Why does happiness have to be so hard?
Author: Adam Silvera
Format: Trade Paperback
Part of a Series: No. Standalone.
Release Date: June 2, 2o15
Publisher: Soho Teen
No. of Pages: 293 pages
Genre: Young Adult, LGBTQIA, Romance, Fiction, Realistic Fiction, Queer, Contemporary Fiction, Mental Illness
Ever since it came out, I’ve been on the lookout for a copy of Adam Silvera’s debut novel, More Happy Than Not. It gathered tons of good praises not only from the New York Times, and Kirkus Reviews, but also from the many book bloggers / reviewers and booktubers that I came to know. Not only does it fall under the LGBTQIA genre, but it also tackles Mental Health and Depression, and seeing that those genres are certainly my cup of tea, I knew that I needed to get my hands on that book one way or another. A year after it’s release, I got the chance to pick up a paperback copy this title. Thank you, Fully Booked!
The story revolves on the depressed, yet hopeful Aaron Soto. Adam Silvera created this character with whom lots of people can relate to. Not just those who are gay. Not just those who are depressed. Young Adults can relate to Aaron’s story because everyone undergoes their own depressing phases, and his story is something that readers can relate to because of the emotional roller coaster that he went through in 293 pages. I didn’t just relate to Aaron. I also felt for him. I felt raw emotions toward him and his story, and I just can’t help but shed tears as my reading of this book came to a painful end.

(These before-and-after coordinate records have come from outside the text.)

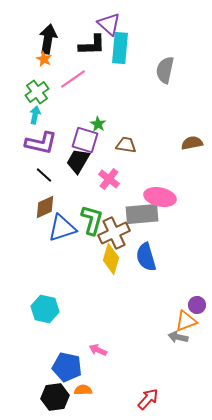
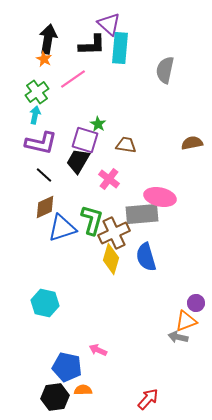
purple circle: moved 1 px left, 2 px up
cyan hexagon: moved 6 px up
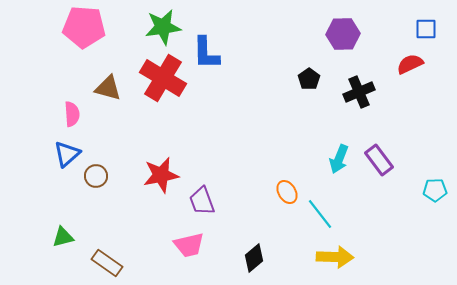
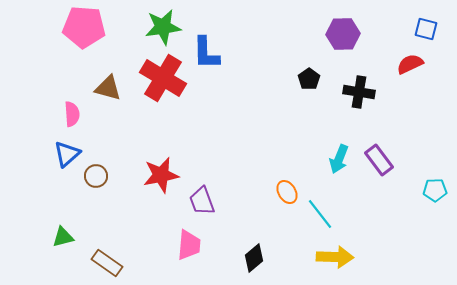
blue square: rotated 15 degrees clockwise
black cross: rotated 32 degrees clockwise
pink trapezoid: rotated 72 degrees counterclockwise
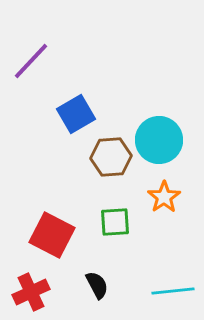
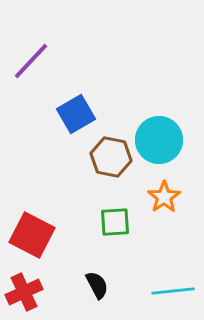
brown hexagon: rotated 15 degrees clockwise
red square: moved 20 px left
red cross: moved 7 px left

Another thing that impressed me was how unpredictable the story line was. One minute, you think you have everything figured out, and the next, Adam gives you a major “sucker punch”, and it makes you realize just how wrong you were. I love how every scene contributed to the wholeness of the story, leading to a very shocking plot twist towards the end. This is the reason why I couldn’t put the book down, even though every page was so devastating to read. (Yeah, that’s how heart-shattering it was to read this debut novel.) I wanted to make sure that I had a firm grip on the story and where it was going, but I was proven wrong with every shocking twist.
I also loved how brutally honest Adam was in portraying the message of homosexuality through Aaron’s thoughts. Our main character was just like every normal teenager undergoing a lot of firsts. He was reckless, but he was hopeful, just like many teens today. We hope for a better world where Homophobia is no longer a thing, and we hope to live in a community that we are accepted, if not respected. It’s hard to talk about sexuality in conjunction with depression when it comes to writing Young Adult novels, but I’m glad Adam did, and he absolutely pulled it off!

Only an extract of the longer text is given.